A sudden realization about Unix access time updates and disk mirrors
I have a small confession: we have only recently turned off file access time updates on our fileservers. While turning off atime is one of the most common pieces of advice for how to speed up overall filesystem performance (see here for one explanation why), we haven't felt that our filesystems were particularly slow and sysadmins famously have a lot of inertia.
(What spurred me into action was being exposed to a bunch of stuff on ZFS performance tuning, which caused me to start thinking again about some long-standing minor performance issues we have from time to time.)
In the process of doing this I came to a belated realization about atime updates on filesystems that are mirrored:
Atime updates steal IOPs from all of your disks.
(In this they are not unique; all write IO does this.)
If you have an IO load that is primarily random reads (which we do overall), your limiting factor is IO operations per second; a modern disk is seek limited and can give you only somewhere between 100 and 150 IOPs a second. The usual assumption about random reads is that on average they'll keep all disks equally busy, so you get ~100 * N IOPs/sec out of your overall system.

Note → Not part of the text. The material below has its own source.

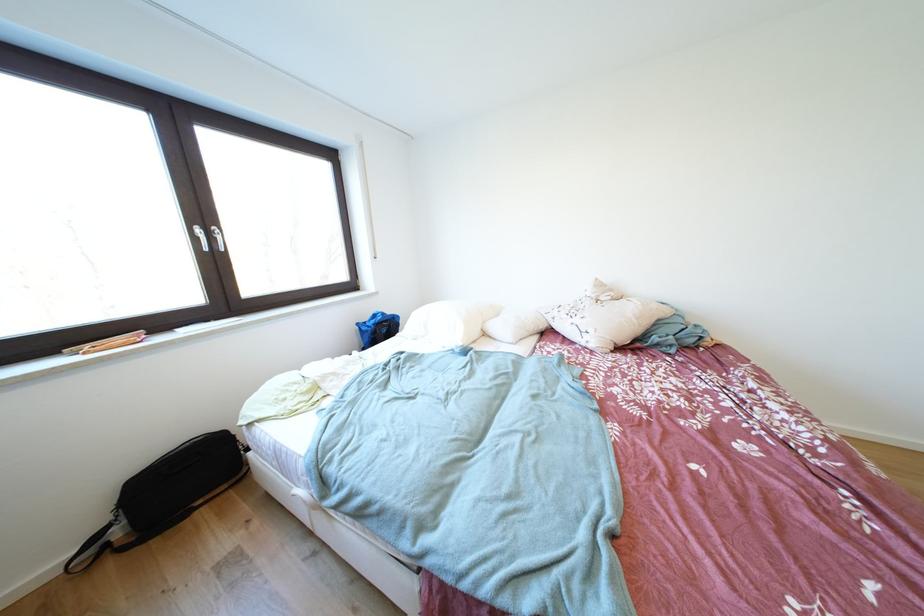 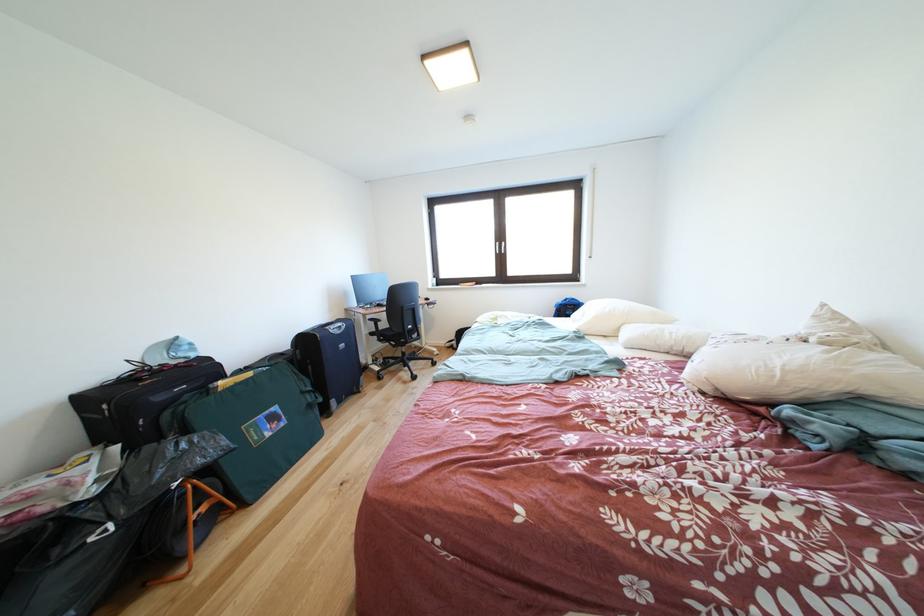 In the second image, find the point that corresponds to (407,321) in the first image.

(591, 310) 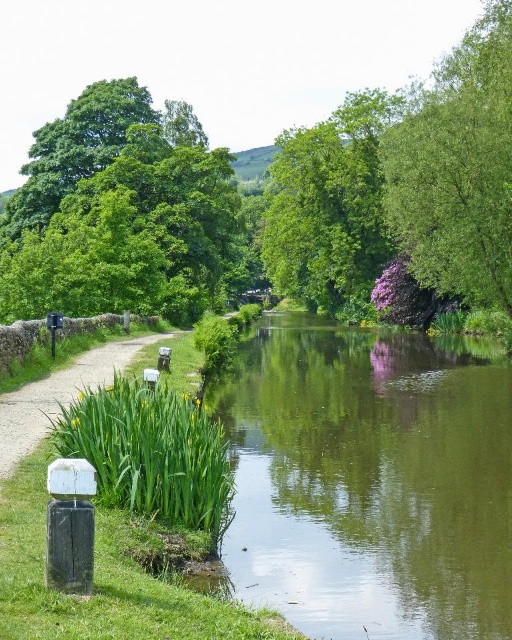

But on a mirrored system, writes have to be written to all of the disks, which takes an IOP a disk and thus reduces the IOPs/s level of all of them. This means that atime updates can have a larger effect on your IO load than is immediately obvious. In this they are not alone; any other source of quiet asynchronous write IO can also have such an indirect impact.
(In our case it is probably still not enough to make an obvious difference, and certainly turning off atime updates didn't produce any immediately obvious performance improvements.)
This whole idea really should not have been so slow to show up in my mind, because I have certainly read about this issue a lot in the context of scaling traditional SQL databases through master/slave replication. Slave database replicas work great for dealing with read load, but you still get killed when your write load goes up since writes have to be applied to all slaves as well as on the master.
(I probably first ran into this idea in Brad Fitzpatrick's various presentations about scaling LiveJournal.)
Sidebar: backups and access time
One of the reasons that turning off access time updates was an easy decision for us is that our backup system makes them relatively useless anyways because it works by reading things through the filesystem and thus updates every file's access time when it backs them up.
The traditional two uses of access time are detecting files that haven't been looked at for a while and detecting what files have been looked at recently. Here, a file's atime is never older than the most recent backup (which will be in the past week or two), no matter how long it's been since the user looked at it, and a recently accessed file may just mean that the backup system has backed it up recently.